Pozitif veya negatif amino asit kalıntıları, su ile etkileşime giremeyecekleri bir proteinin içine gömülürlerse, birbirlerini çekeceklerdir ve onları ayırmak çok zor olacaktır. Bir protein içindeki böyle bir elektrostatik bağa tuz köprüsü adı verilir.

Hidroksil ve amid grupları gibi kutupsal gruplar dipollerdir: bir atomda fazla elektron ve diğerinde telafi edici bir eksikliği vardır. Dipollerin kısmi ücretleri diğer dipollere ve tamamen yüklü iyonlara çekilecektir.

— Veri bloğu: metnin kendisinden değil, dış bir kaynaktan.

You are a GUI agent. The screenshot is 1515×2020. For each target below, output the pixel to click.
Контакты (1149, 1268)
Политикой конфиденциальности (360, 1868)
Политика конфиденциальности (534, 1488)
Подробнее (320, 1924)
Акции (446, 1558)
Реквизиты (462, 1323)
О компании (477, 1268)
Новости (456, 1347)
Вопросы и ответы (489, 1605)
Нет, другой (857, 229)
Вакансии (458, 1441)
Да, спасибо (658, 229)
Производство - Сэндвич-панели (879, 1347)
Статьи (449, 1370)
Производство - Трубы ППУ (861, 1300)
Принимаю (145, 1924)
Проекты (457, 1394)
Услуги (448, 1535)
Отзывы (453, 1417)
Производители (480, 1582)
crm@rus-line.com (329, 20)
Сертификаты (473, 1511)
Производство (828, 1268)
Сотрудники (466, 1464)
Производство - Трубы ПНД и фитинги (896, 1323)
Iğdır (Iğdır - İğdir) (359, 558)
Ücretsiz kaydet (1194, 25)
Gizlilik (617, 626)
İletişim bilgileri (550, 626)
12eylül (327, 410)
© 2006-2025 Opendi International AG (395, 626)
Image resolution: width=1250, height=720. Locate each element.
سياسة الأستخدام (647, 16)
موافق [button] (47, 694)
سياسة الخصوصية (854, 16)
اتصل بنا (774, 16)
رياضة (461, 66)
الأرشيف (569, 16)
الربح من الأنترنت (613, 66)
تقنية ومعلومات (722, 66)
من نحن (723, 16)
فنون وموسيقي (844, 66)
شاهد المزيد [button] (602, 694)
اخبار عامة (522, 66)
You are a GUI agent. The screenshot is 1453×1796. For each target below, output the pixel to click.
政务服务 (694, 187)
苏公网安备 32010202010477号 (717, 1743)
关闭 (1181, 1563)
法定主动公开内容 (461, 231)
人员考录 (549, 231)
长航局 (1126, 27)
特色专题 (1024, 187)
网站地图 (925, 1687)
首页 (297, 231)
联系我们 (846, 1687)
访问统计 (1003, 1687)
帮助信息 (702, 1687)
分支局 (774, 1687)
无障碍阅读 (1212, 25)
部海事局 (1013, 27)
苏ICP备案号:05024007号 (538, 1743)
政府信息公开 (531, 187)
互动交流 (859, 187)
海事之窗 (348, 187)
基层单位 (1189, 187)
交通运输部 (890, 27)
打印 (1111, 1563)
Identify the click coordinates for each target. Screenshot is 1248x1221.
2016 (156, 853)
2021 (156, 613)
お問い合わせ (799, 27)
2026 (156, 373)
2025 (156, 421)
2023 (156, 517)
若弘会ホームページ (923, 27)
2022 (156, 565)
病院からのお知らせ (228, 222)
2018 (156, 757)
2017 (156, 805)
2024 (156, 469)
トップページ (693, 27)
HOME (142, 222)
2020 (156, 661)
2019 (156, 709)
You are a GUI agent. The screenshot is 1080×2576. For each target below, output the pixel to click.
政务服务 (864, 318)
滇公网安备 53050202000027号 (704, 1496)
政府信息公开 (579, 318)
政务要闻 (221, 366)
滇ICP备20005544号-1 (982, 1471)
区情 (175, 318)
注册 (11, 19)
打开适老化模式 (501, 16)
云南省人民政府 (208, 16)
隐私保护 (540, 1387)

Van der Wall'in Kuvvetleri:

Bunlar atomlar arasındaki nispeten zayıf yakın menzilli etkileşimlerdir. Bu formlar proteinlerin ve membranların içlerinde ve bir ligandın bağlanma bölgesine spesifik olarak bağlanmasında önemlidir.

Hidrofobik etkileşimler:

Hidrofilik ve hidrofobik artıkları olan bir polipeptit, kendiliğinden, hidrofobik artıkların, bir lipit çift tabakasında oturarak veya hidrofobik artıkların proteinin merkezinde saklandıkları ve küresel şeklini alarak suya maruz kalmayacakları bir konfigürasyonu benimseyecektir.

Disülfür bağları:

Ekstra hücresel proteinler genellikle spesifik sistein kalıntıları arasında disülfür bağlarına sahiptir. Bunlar molekülleri konformasyona kilitleme eğilimindedir. Birkaç protein disülfür bağları içerir. Ancak bunlar daha kararlı.